### What you need to do
Output each line of the data below exactly, omitting any image.
* * * * * * * * *
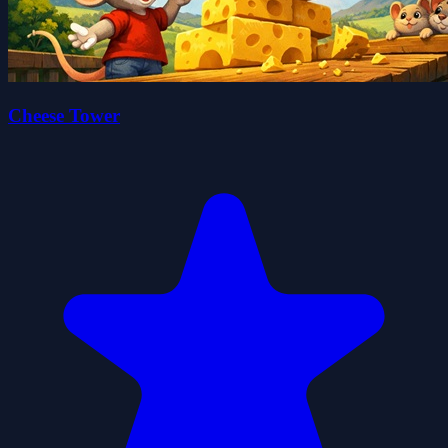
Cheese Tower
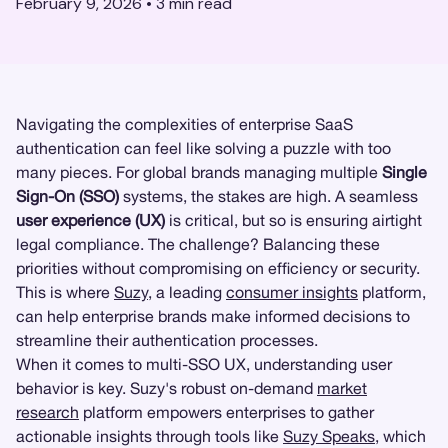
February 9, 2026
•
3
min read
Navigating the complexities of enterprise SaaS
authentication can feel like solving a puzzle with too
many pieces. For global brands managing multiple
Single
Sign-On (SSO)
systems, the stakes are high. A seamless
user experience (UX)
is critical, but so is ensuring airtight
legal compliance. The challenge? Balancing these
priorities without compromising on efficiency or security.
This is where
Suzy
, a leading
consumer insights
platform,
can help enterprise brands make informed decisions to
streamline their authentication processes.
When it comes to multi-SSO UX, understanding user
behavior is key. Suzy's robust on-demand
market
research
platform empowers enterprises to gather
actionable insights through tools like
Suzy Speaks
, which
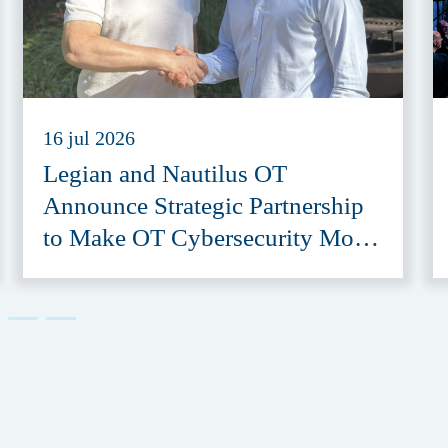
16 jul 2026
Legian and Nautilus OT
Announce Strategic Partnership
to Make OT Cybersecurity More
Accessible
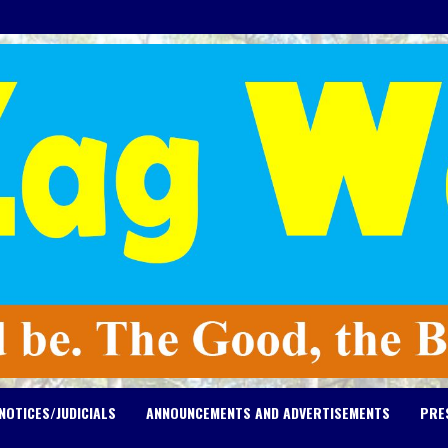
NOTICES/JUDICIALS
ANNOUNCEMENTS AND ADVERTISEMENTS
PRE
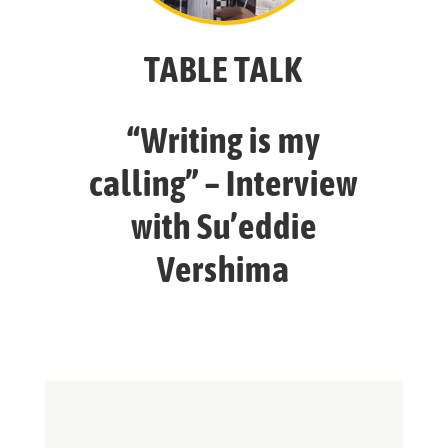
TABLE TALK
“Writing is my
calling” – Interview
with Su’eddie
Vershima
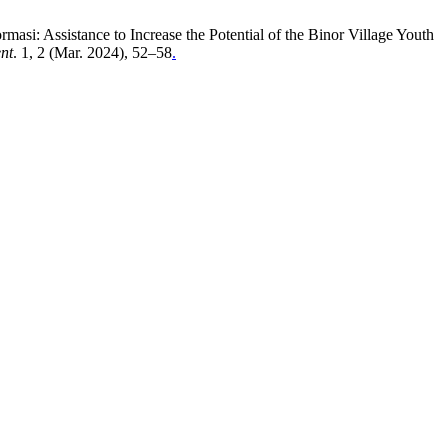
si: Assistance to Increase the Potential of the Binor Village Youth
nt
. 1, 2 (Mar. 2024), 52–58
.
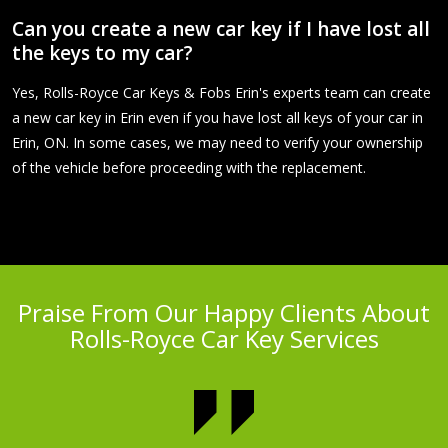
Can you create a new car key if I have lost all
the keys to my car?
Yes, Rolls-Royce Car Keys & Fobs Erin's experts team can create
a new car key in Erin even if you have lost all keys of your car in
Erin, ON. In some cases, we may need to verify your ownership
of the vehicle before proceeding with the replacement.
Praise From Our Happy Clients About
Rolls-Royce Car Key Services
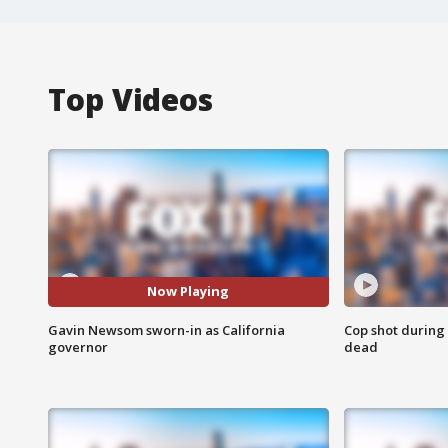
Top Videos
Now Playing
Gavin Newsom sworn-in as California
Cop shot during 
governor
dead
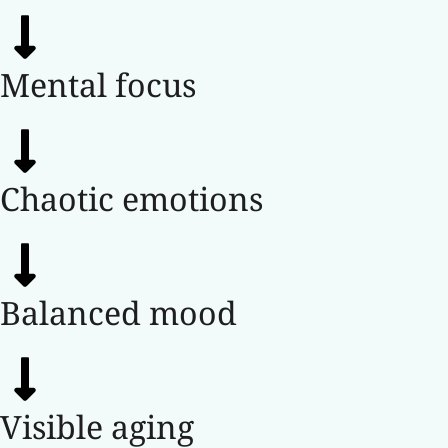
Mental focus
Chaotic emotions
Balanced mood
Visible aging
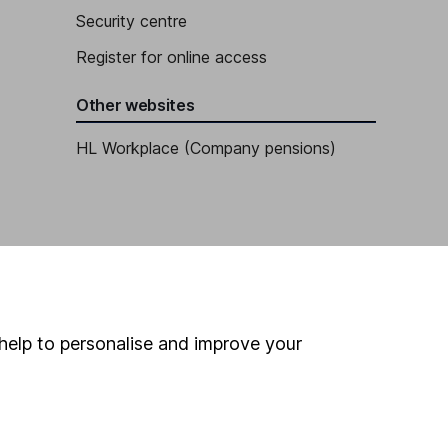
Security centre
Register for online access
Other websites
HL Workplace (Company pensions)
help to personalise and improve your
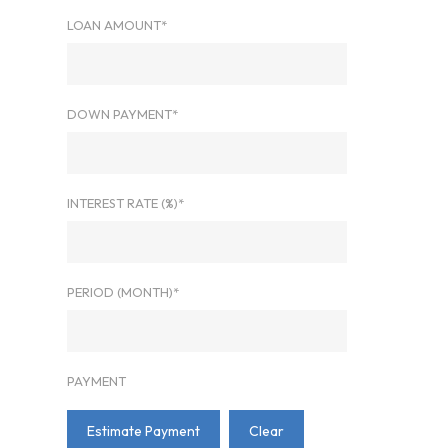
LOAN AMOUNT*
DOWN PAYMENT*
INTEREST RATE (%)*
PERIOD (MONTH)*
PAYMENT
Estimate Payment
Clear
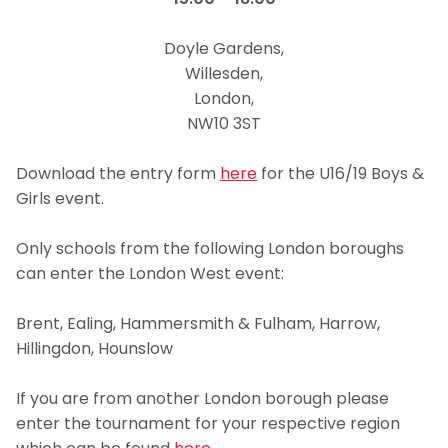
dd
Doyle Gardens,
Willesden,
London,
NW10 3ST
ffddd
Download the entry form
here
for the U16/19 Boys &
Girls event.
kk
Only schools from the following London boroughs
can enter the London West event:
ff
Brent, Ealing, Hammersmith & Fulham, Harrow,
Hillingdon, Hounslow
jj
If you are from another London borough please
enter the tournament for your respective region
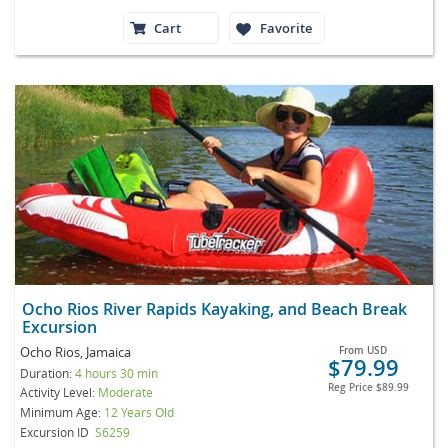
Cart
Favorite
Ocho Rios River Rapids Kayaking, and Beach Break
Excursion
Ocho Rios, Jamaica
From
USD
$79.99
Duration:
4 hours 30 min
Reg Price
$89.99
Activity Level:
Moderate
Minimum Age:
12 Years Old
Excursion ID
S6259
* * * * * * * * *
### Task solution
Cheese Tower
February 9, 2026
•
3
min read
Navigating the complexities of enterprise SaaS
authentication can feel like solving a puzzle with too
many pieces. For global brands managing multiple
Single
Sign-On (SSO)
systems, the stakes are high. A seamless
user experience (UX)
is critical, but so is ensuring airtight
legal compliance. The challenge? Balancing these
priorities without compromising on efficiency or security.
This is where
Suzy
, a leading
consumer insights
platform,
can help enterprise brands make informed decisions to
streamline their authentication processes.
When it comes to multi-SSO UX, understanding user
behavior is key. Suzy's robust on-demand
market
research
platform empowers enterprises to gather
actionable insights through tools like
Suzy Speaks
, which
16 jul 2026
Legian and Nautilus OT
Announce Strategic Partnership
to Make OT Cybersecurity More
Accessible
NOTICES/JUDICIALS
ANNOUNCEMENTS AND ADVERTISEMENTS
PRE
TABLE TALK
“Writing is my
calling” – Interview
with Su’eddie
Vershima
si: Assistance to Increase the Potential of the Binor Village Youth
nt
. 1, 2 (Mar. 2024), 52–58
.
Can you create a new car key if I have lost all
the keys to my car?
Yes, Rolls-Royce Car Keys & Fobs Erin's experts team can create
a new car key in Erin even if you have lost all keys of your car in
Erin, ON. In some cases, we may need to verify your ownership
of the vehicle before proceeding with the replacement.
Praise From Our Happy Clients About
Rolls-Royce Car Key Services
Top Videos
Now Playing
Gavin Newsom sworn-in as California
Cop shot during 
governor
dead
Mental focus
Chaotic emotions
Balanced mood
Visible aging
Security centre
Register for online access
Other websites
HL Workplace (Company pensions)
help to personalise and improve your
LOAN AMOUNT*
DOWN PAYMENT*
INTEREST RATE (%)*
PERIOD (MONTH)*
PAYMENT
Estimate Payment
Clear
dd
Doyle Gardens,
Willesden,
London,
NW10 3ST
ffddd
Download the entry form
here
for the U16/19 Boys &
Girls event.
kk
Only schools from the following London boroughs
can enter the London West event:
ff
Brent, Ealing, Hammersmith & Fulham, Harrow,
Hillingdon, Hounslow
jj
If you are from another London borough please
enter the tournament for your respective region
Cart
Favorite
Ocho Rios River Rapids Kayaking, and Beach Break
Excursion
Ocho Rios, Jamaica
From
USD
$79.99
Duration:
4 hours 30 min
Reg Price
$89.99
Activity Level:
Moderate
Minimum Age:
12 Years Old
Excursion ID
S6259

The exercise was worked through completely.